How to complete this task
Please restate, word for word, the lines below that begin at the one with "3. Bütçe kalemleri: Çekimde" and end at the one with "ekipmanların hepsi araçlarla". Leave out all other lines.

[Dataset entries]
»»
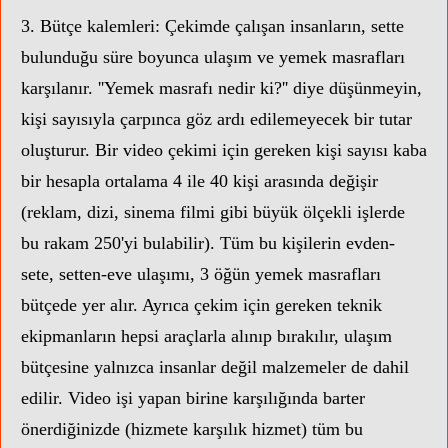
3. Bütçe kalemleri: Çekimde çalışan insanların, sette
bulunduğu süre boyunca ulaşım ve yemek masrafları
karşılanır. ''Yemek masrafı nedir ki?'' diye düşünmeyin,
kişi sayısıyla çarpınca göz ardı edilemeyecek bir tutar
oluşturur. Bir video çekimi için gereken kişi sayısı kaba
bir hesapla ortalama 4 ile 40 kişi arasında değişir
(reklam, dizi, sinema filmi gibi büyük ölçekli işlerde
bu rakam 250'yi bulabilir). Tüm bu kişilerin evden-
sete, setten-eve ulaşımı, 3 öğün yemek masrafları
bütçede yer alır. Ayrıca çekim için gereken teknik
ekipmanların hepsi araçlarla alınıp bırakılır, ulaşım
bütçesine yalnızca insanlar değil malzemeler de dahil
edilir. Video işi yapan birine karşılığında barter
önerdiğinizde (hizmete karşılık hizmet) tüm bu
««
»»
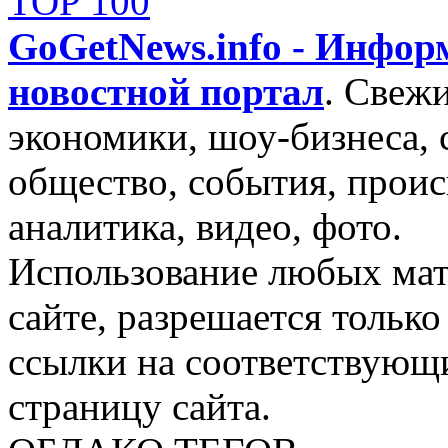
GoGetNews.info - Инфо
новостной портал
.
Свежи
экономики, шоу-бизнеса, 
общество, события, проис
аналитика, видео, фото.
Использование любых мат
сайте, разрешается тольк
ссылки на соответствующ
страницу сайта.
««
»»
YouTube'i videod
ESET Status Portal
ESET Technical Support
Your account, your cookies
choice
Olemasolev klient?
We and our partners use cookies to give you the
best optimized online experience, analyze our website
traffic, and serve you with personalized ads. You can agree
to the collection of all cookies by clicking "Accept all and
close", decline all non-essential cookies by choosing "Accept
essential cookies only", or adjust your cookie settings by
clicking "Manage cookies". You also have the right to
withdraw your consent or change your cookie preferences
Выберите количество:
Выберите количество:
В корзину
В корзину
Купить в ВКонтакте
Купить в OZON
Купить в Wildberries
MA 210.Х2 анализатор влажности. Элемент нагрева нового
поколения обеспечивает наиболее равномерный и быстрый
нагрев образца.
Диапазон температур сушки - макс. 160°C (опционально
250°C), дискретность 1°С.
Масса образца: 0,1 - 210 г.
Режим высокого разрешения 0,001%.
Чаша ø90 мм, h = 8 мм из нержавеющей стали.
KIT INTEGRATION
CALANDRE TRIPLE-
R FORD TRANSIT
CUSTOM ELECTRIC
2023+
««
Output
3. Bütçe kalemleri: Çekimde çalışan insanların, sette
bulunduğu süre boyunca ulaşım ve yemek masrafları
karşılanır. ''Yemek masrafı nedir ki?'' diye düşünmeyin,
kişi sayısıyla çarpınca göz ardı edilemeyecek bir tutar
oluşturur. Bir video çekimi için gereken kişi sayısı kaba
bir hesapla ortalama 4 ile 40 kişi arasında değişir
(reklam, dizi, sinema filmi gibi büyük ölçekli işlerde
bu rakam 250'yi bulabilir). Tüm bu kişilerin evden-
sete, setten-eve ulaşımı, 3 öğün yemek masrafları
bütçede yer alır. Ayrıca çekim için gereken teknik
ekipmanların hepsi araçlarla alınıp bırakılır, ulaşım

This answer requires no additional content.